> Required action: Return only the stretch of the material below that begins with the line containing "Aigerim Bakatkaliyevna Altayeva" and ends with the line containing "(parent section)", exactly; both of those lines belong to it.

> Provided records:
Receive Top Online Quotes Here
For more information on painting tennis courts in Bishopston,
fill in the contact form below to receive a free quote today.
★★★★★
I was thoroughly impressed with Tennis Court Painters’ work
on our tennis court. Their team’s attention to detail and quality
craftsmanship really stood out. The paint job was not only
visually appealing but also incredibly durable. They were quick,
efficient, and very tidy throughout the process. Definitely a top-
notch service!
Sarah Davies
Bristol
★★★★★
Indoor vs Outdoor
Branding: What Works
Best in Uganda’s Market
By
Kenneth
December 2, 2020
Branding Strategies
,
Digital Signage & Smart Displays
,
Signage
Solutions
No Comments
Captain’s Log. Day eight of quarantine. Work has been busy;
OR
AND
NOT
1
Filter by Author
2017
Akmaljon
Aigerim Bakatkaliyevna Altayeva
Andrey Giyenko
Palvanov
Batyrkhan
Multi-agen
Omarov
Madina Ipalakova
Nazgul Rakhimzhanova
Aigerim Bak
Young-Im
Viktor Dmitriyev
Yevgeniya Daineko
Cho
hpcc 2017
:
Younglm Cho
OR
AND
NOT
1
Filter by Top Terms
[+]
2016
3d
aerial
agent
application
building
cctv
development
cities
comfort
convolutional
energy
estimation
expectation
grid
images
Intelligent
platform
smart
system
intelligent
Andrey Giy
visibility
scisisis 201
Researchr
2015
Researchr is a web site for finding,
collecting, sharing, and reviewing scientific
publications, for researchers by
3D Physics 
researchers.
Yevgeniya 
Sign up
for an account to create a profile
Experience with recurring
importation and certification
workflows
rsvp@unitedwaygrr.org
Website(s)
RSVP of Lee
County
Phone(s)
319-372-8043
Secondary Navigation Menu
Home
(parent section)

...

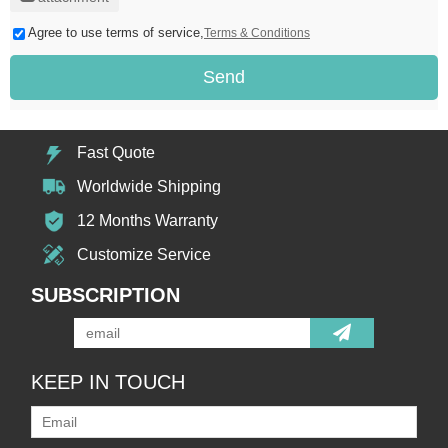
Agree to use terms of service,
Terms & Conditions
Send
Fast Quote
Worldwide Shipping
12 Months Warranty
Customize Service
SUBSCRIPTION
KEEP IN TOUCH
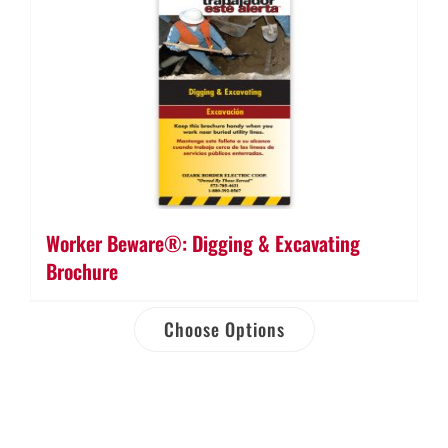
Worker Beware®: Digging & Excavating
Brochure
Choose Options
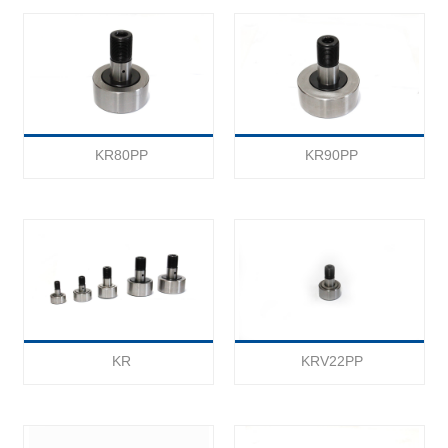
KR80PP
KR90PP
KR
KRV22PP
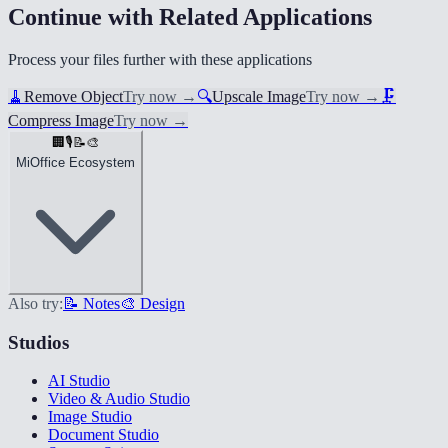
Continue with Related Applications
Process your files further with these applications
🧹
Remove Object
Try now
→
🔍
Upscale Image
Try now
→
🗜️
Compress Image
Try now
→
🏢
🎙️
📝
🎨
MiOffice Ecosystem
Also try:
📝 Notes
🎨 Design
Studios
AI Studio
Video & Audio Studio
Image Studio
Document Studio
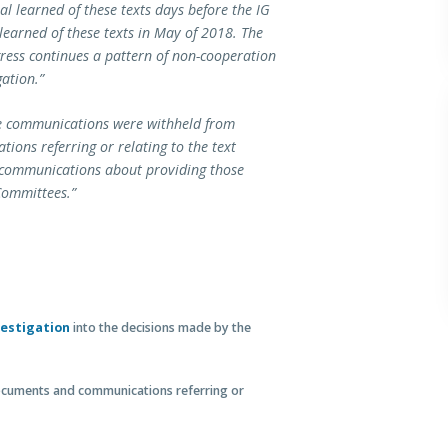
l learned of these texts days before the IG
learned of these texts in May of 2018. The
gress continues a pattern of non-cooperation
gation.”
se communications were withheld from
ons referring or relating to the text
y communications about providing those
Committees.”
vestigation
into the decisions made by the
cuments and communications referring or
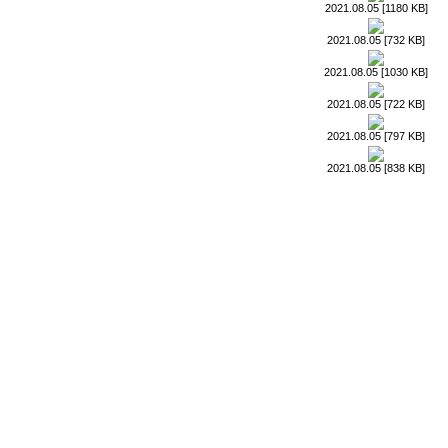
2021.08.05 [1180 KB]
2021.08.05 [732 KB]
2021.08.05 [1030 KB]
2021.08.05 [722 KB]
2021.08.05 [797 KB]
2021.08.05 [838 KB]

> Solution for this problem:
Aigerim Bakatkaliyevna Altayeva
Andrey Giyenko
Palvanov
Batyrkhan
Multi-agen
Omarov
Madina Ipalakova
Nazgul Rakhimzhanova
Aigerim Bak
Young-Im
Viktor Dmitriyev
Yevgeniya Daineko
Cho
hpcc 2017
:
Younglm Cho
OR
AND
NOT
1
Filter by Top Terms
[+]
2016
3d
aerial
agent
application
building
cctv
development
cities
comfort
convolutional
energy
estimation
expectation
grid
images
Intelligent
platform
smart
system
intelligent
Andrey Giy
visibility
scisisis 201
Researchr
2015
Researchr is a web site for finding,
collecting, sharing, and reviewing scientific
publications, for researchers by
3D Physics 
researchers.
Yevgeniya 
Sign up
for an account to create a profile
Experience with recurring
importation and certification
workflows
rsvp@unitedwaygrr.org
Website(s)
RSVP of Lee
County
Phone(s)
319-372-8043
Secondary Navigation Menu
Home
(parent section)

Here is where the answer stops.